Cold exposure: 'Convincing yourself that you're not going to die.'

Jumping into frigid lakes. In April. The water couldn't have been warmer than 50 degrees.

I have a habit of making things more difficult than they have to be. Taking a shower is a good example. It's easy to do with hot water. Too easy, apparently. 

I've been experimenting with cold exposure lately. My interest in the health benefits of cold exposure was sparked by Wim Hoff and Dr. Rhonda Patrick. Patrick has presented a litany of research on the health benefits. She's an authoritative voice, so I have no doubt that her findings, and the findings of others that she presents, are sound. But even if none of the research holds up, I'll continue with cold exposure.

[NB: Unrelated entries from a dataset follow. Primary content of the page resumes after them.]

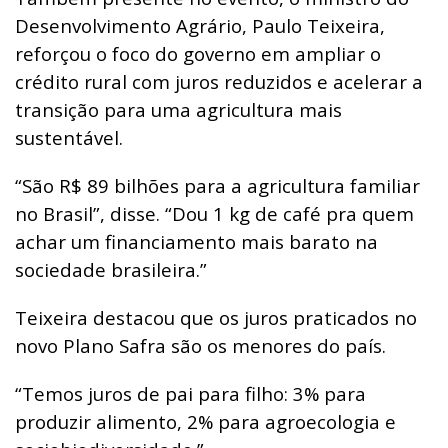
Desenvolvimento Agrário, Paulo Teixeira,
reforçou o foco do governo em ampliar o
crédito rural com juros reduzidos e acelerar a
transição para uma agricultura mais
sustentável.
“São R$ 89 bilhões para a agricultura familiar
no Brasil”, disse.
“Dou 1 kg de café pra quem
achar um financiamento mais barato na
sociedade brasileira.”
Teixeira destacou que os juros praticados no
novo Plano Safra são os menores do país.
“Temos juros de pai para filho: 3% para
produzir alimento, 2% para agroecologia e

As my friend, also a practitioner, says: "The hardest part is convincing yourself that you're not going to die." It's an exercise in mental strength every morning when I spin that shower dial as far as it will go to the right. And the mood boost that comes afterward -- whether it's neuro-chemical or just satisfaction from another small victory -- is inconsequential.

On Saturday, we got our first taste of the balmy weather to come, with temperatures hovering in the low 60s. The weekend prior, we'd received a dusting of snow. At the end of a hike, I dove into an icy lake and stayed in for a few minutes. After the initial shock, numbness set in and I was aware of, if not indifferent to, the cold. I was present with it. I knew I wasn't going to die. Not if I got out and dried off in the near future.

The shower no longer feels so cold to me. And other difficulties, regardless of scale, seem smaller.